Extracted page text data
════
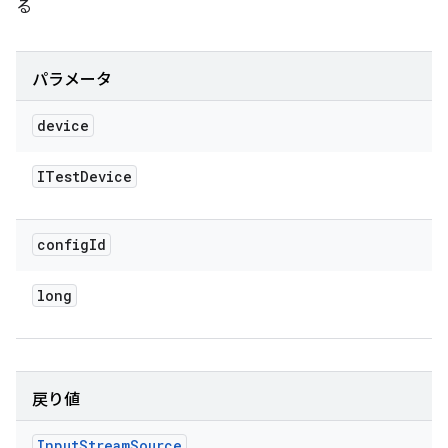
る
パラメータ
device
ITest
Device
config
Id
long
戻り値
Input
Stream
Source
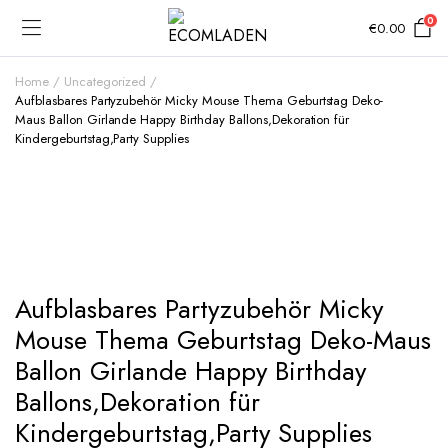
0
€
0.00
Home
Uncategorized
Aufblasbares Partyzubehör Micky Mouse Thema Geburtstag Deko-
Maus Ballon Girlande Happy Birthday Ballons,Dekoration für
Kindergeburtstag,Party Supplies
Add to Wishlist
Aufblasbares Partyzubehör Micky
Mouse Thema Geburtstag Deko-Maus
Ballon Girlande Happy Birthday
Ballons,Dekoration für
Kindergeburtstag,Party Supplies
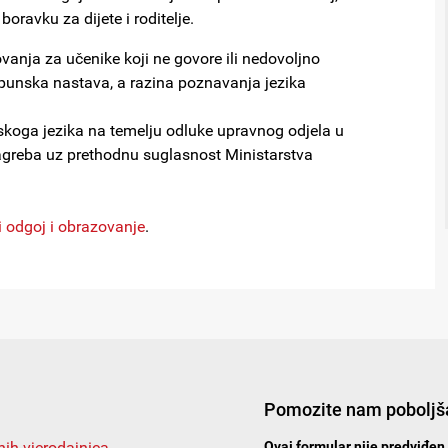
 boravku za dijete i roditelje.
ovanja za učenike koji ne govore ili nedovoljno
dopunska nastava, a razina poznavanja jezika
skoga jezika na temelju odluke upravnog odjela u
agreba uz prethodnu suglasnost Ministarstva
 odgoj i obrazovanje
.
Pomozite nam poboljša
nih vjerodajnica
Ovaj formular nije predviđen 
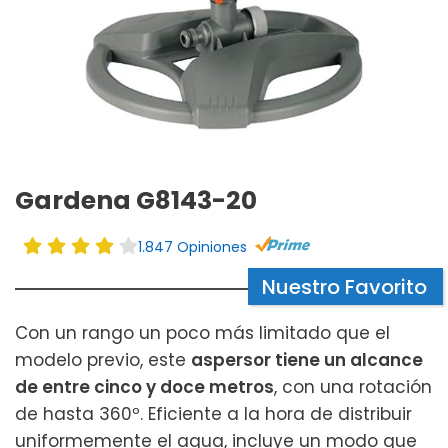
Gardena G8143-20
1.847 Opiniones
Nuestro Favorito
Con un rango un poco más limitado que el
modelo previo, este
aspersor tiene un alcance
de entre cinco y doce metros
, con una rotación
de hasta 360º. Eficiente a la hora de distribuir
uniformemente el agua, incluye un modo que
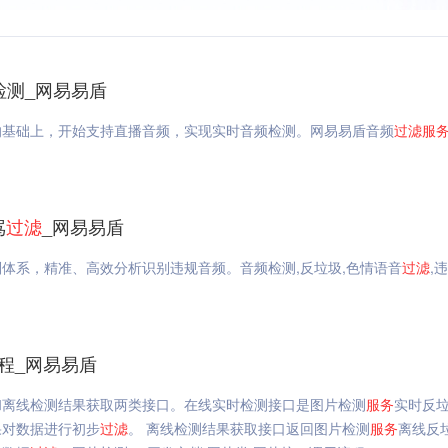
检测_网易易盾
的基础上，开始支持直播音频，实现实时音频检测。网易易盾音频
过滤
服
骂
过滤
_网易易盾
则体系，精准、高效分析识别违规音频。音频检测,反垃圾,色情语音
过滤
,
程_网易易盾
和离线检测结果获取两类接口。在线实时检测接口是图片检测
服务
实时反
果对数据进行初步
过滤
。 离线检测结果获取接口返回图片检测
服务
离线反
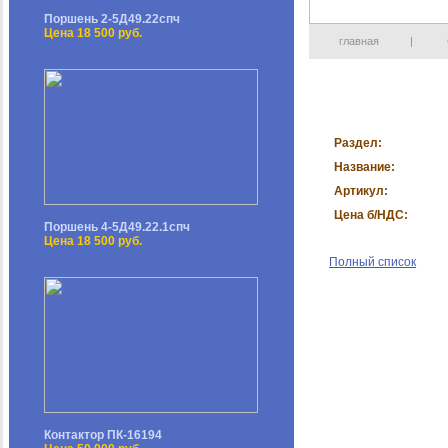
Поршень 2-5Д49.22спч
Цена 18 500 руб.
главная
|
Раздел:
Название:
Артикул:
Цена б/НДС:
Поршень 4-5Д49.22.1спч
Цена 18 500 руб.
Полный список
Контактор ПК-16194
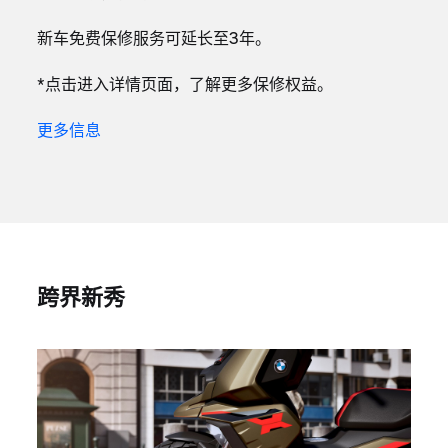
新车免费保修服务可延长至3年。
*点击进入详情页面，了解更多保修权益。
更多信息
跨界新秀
════
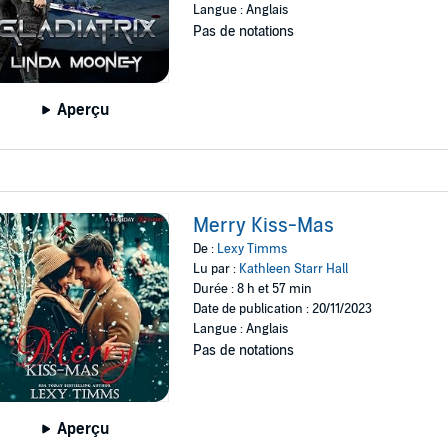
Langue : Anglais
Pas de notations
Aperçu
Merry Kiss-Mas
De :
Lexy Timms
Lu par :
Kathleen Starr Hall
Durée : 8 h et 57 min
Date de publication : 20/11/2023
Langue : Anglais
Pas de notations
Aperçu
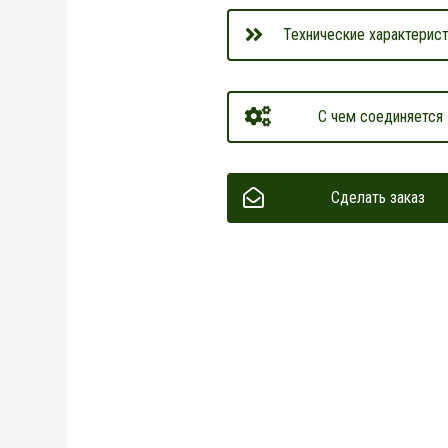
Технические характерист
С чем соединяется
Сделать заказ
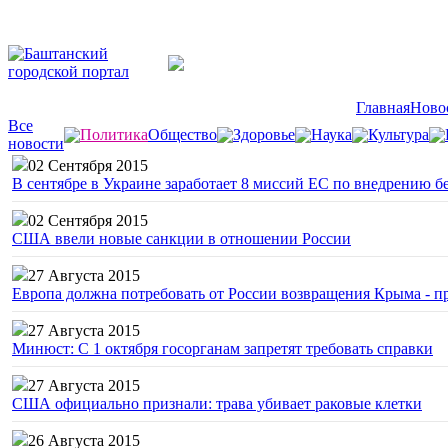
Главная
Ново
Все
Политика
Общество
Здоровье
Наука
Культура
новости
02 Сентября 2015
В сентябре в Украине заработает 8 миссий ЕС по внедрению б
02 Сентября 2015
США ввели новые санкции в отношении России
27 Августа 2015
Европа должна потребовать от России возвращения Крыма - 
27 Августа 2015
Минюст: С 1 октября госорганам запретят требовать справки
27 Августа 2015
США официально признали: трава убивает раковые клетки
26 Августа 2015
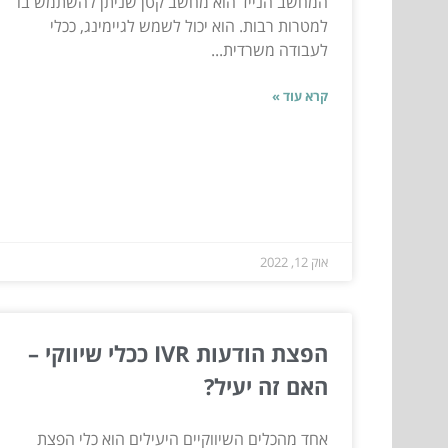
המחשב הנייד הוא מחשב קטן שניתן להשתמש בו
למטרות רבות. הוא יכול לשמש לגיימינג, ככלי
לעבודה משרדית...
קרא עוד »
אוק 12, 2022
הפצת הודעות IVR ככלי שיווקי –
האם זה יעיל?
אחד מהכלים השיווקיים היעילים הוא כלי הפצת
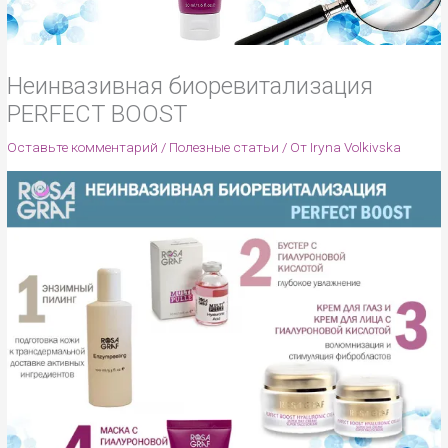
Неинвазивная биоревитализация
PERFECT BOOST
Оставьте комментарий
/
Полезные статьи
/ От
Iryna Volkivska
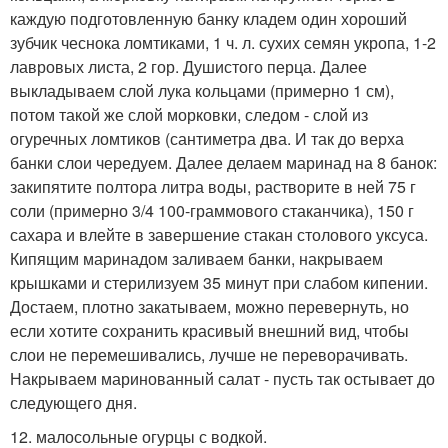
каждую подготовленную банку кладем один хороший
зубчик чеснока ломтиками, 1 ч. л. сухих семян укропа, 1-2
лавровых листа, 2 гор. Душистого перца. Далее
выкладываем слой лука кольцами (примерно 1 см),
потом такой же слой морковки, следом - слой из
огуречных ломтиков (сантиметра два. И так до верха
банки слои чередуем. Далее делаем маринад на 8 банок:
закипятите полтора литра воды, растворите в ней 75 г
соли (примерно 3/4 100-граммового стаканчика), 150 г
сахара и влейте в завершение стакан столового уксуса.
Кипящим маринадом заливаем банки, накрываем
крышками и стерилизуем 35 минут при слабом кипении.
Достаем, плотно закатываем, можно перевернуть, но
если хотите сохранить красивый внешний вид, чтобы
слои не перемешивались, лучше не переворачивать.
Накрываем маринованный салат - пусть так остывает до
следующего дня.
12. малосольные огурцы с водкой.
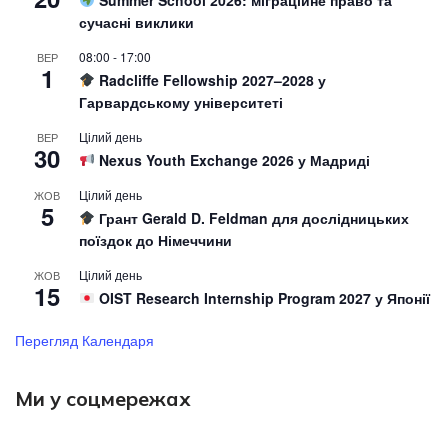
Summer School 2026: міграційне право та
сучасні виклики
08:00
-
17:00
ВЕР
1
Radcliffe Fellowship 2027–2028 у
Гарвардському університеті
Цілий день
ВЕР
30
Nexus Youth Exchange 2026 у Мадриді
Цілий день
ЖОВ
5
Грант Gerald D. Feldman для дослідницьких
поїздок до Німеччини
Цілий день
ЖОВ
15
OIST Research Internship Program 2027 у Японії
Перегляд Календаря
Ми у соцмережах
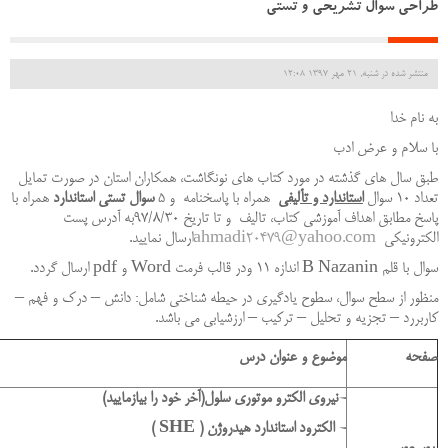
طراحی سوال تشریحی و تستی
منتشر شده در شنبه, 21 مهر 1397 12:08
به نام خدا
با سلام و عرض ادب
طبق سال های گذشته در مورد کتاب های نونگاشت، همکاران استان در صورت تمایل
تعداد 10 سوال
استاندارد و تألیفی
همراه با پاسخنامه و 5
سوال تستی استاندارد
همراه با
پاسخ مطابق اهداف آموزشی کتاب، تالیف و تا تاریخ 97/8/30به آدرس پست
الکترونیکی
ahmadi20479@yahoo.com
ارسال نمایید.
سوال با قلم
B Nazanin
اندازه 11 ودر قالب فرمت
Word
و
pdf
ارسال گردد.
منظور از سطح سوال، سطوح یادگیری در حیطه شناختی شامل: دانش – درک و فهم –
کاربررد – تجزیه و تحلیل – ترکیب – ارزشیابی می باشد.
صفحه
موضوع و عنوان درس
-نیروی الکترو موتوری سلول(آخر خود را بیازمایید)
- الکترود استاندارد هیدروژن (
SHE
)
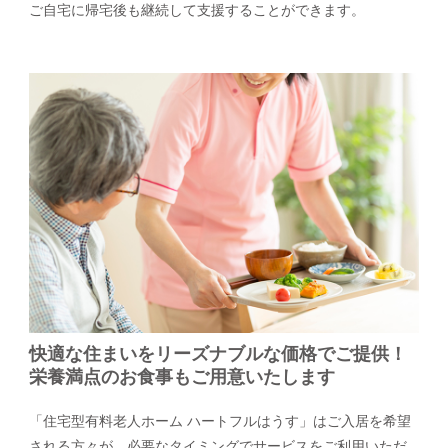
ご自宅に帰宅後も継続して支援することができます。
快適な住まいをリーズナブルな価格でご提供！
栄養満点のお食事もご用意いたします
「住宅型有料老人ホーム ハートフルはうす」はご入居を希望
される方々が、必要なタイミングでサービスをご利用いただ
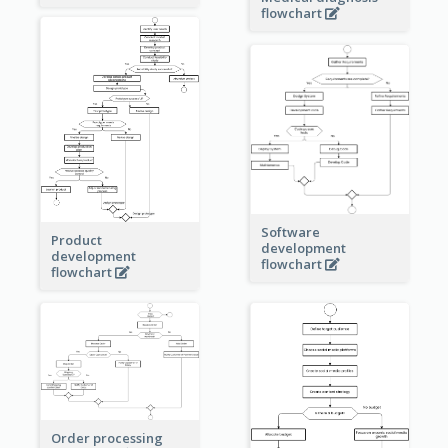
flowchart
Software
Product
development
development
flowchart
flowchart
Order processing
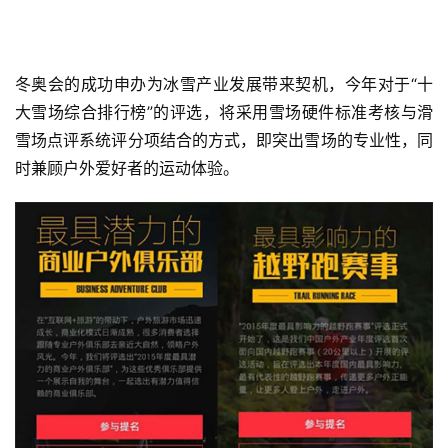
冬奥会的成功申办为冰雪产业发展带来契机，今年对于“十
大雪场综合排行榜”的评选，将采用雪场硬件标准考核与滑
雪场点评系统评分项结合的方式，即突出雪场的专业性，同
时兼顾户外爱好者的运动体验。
════
_WHAT IS NEEDED_:
Lines holding "Happy" in the data above: copy each of them.

_TASK RESPONSE_:
Maus Ballon Girlande Happy Birthday Ballons,Dekoration für
Ballon Girlande Happy Birthday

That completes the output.